2017), especially in highly urbanised areas where green space is scarce. Finally, the focus on adult nectar resources when enhancement of insect habitats is considered in an urban context might lead to too little attention being paid to other resources needed to complete the insect life cycle, as host plants or overwintering habitats.
This does not mean conditions for bumblebees and butterflies cannot be improved in densely built-up areas. Even if the number of species that can survive in these areas is limited, the aim should be to create conditions so that these species can survive in the city. Measures known to be beneficial, such as providing flowerbeds with attractive nectar sources for these insect groups, should continue to be offered or enhanced. Sowing wildflowers has been shown to increase insect numbers in urban settings (e.g. Blackmore and Goulson
2014; Mody et al.
2020) and this measure could be applied to a much greater extent. Green roofs can be a habitat for particular life cycle stages of certain insect species (Benvenuti
2014), especially for generalists (Williams et al.
2014; Hofmann and Renner
2018). Since arthropod diversity on green roofs has been shown to increase with higher connectivity (Braaker et al.

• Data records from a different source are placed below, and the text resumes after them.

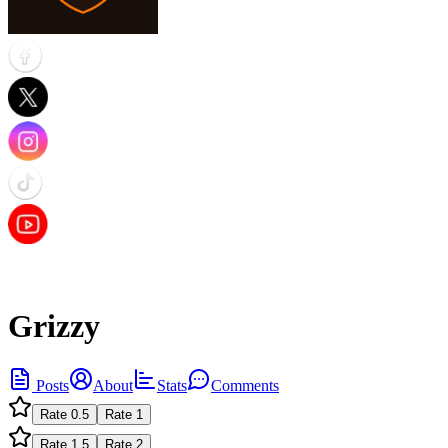
Grizzy
Posts
About
Stats
Comments
Rate
0.5
Rate
1
Rate
1.5
Rate
2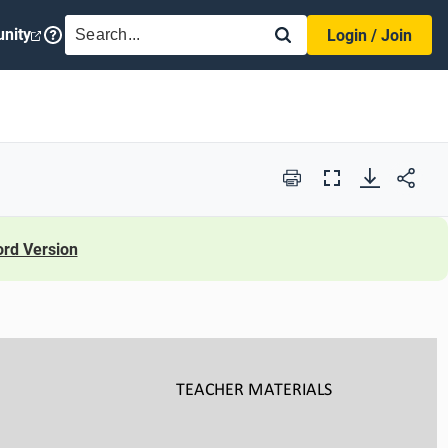
SEARCH
nity
Login / Join
Print
Full
Screen
rd Version
TEACHER
MATERIALS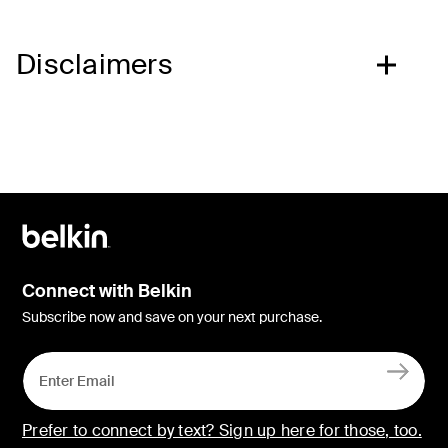
Disclaimers
Connect with Belkin
Subscribe now and save on your next purchase.
Prefer to connect by text? Sign up here for those, too.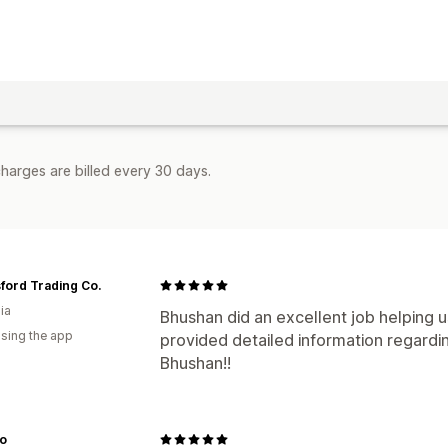
harges are billed every 30 days.
ford Trading Co.
ia
Bhushan did an excellent job helping u
using the app
provided detailed information regardi
Bhushan!!
o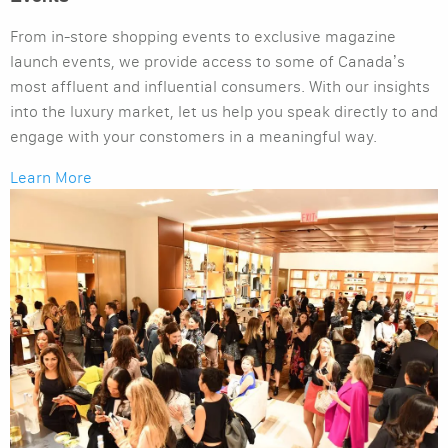
From in-store shopping events to exclusive magazine
launch events, we provide access to some of Canada’s
most affluent and influential consumers. With our insights
into the luxury market, let us help you speak directly to and
engage with your constomers in a meaningful way.
Learn More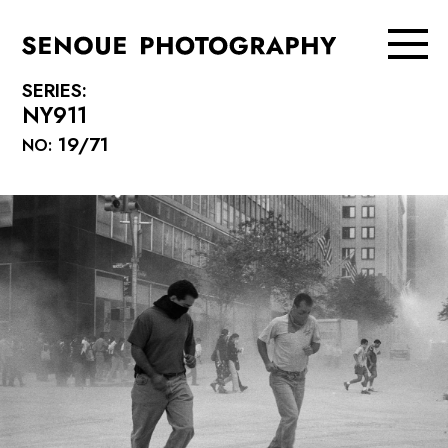
SERIES:
NY911
19/71
NO: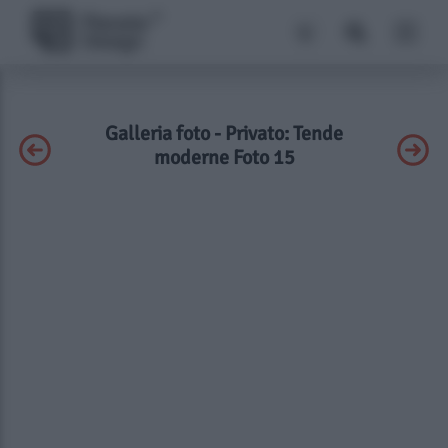
Galleria foto - Privato: Tende
moderne Foto 15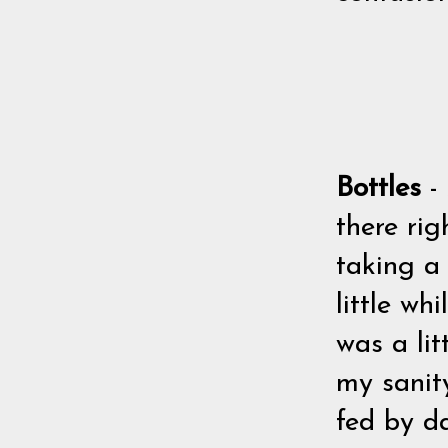
Bottles
-
there rig
taking a
little wh
was a lit
my sanit
fed by da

2017), biodiversity can probably be enhanced by a greater number of green roofs designed for this purpose. A reduction in management intensity for some existing green space elements (e.g. road verges, lawns) would benefit biodiversity (Aguilera et al.
2019). Left-over green space or informal urban green space (Rupprecht et al.
2015) is scarce in dense city areas, but could support higher biodiversity when present (Rupprecht et al.
2015). Finally, to enhance insect diversity in urban areas, it is important to base green structure design partly on expert knowledge in the field of urban insect ecology. Some approaches may fail to fulfil their potential because of lack of knowledge (e.g. regarding choice of plant material, lack of consideration of host plants or generally other life-cycle stages). Thus, better collaboration between landscape architects and ecologists might enable greater success in supporting and enhancing insect diversity in cities.